▸ **EXERCISE DETAILS**
Will you output the entries below exactly, skipping every image they contain?

▸ **MATERIALS PROVIDED**
Segment Open
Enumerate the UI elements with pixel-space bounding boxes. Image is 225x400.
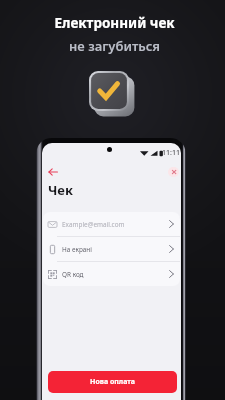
staticText: Електронний чек (54, 14, 175, 32)
button[interactable]: Example@email.com (43, 212, 180, 236)
staticText: QR код (62, 270, 84, 279)
button[interactable]: Нова оплата (48, 371, 177, 393)
staticText: Нова оплата (90, 377, 135, 387)
staticText: не загубиться (69, 37, 160, 55)
staticText: На екрані (62, 245, 92, 254)
staticText: Чек (48, 181, 73, 199)
staticText: 11:11 (162, 148, 180, 158)
button[interactable]: Close (166, 165, 180, 179)
button[interactable]: QR код (43, 262, 180, 286)
staticText: Example@email.com (62, 220, 125, 229)
button[interactable]: Back (46, 165, 60, 179)
button[interactable]: На екрані (43, 237, 180, 261)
Segment Closed
▸ **YOUR RESPONSE**
Enumerate the UI elements with pixel-space bounding boxes. Image is 225x400.
staticText: Електронний чек (54, 14, 175, 32)
button[interactable]: Example@email.com (43, 212, 180, 236)
staticText: QR код (62, 270, 84, 279)
button[interactable]: Нова оплата (48, 371, 177, 393)
staticText: Нова оплата (90, 377, 135, 387)
staticText: не загубиться (69, 37, 160, 55)
staticText: На екрані (62, 245, 92, 254)
staticText: Чек (48, 181, 73, 199)
staticText: 11:11 (162, 148, 180, 158)
button[interactable]: Close (166, 165, 180, 179)
button[interactable]: QR код (43, 262, 180, 286)
staticText: Example@email.com (62, 220, 125, 229)
button[interactable]: Back (46, 165, 60, 179)
button[interactable]: На екрані (43, 237, 180, 261)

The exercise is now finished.